┌─ MATERIAL SUPPLIED
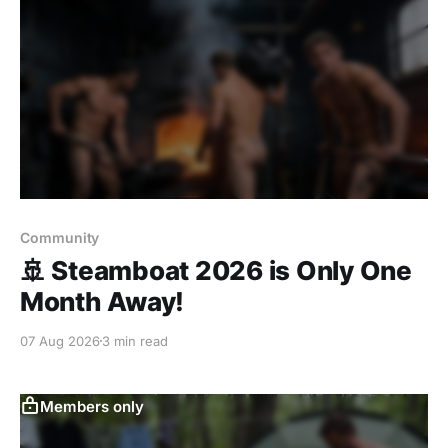
Community
🚢 Steamboat 2026 is Only One
Month Away!
07 Aug 2026
3 min read
Members only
└─
▸ **WHAT THE EXERCISE ASKS**: From the first line to the last, reproduce the records above exactly and skip the pictures.

▸ **EXPECTED OUTPUT**:
Community
🚢 Steamboat 2026 is Only One
Month Away!
07 Aug 2026
3 min read
Members only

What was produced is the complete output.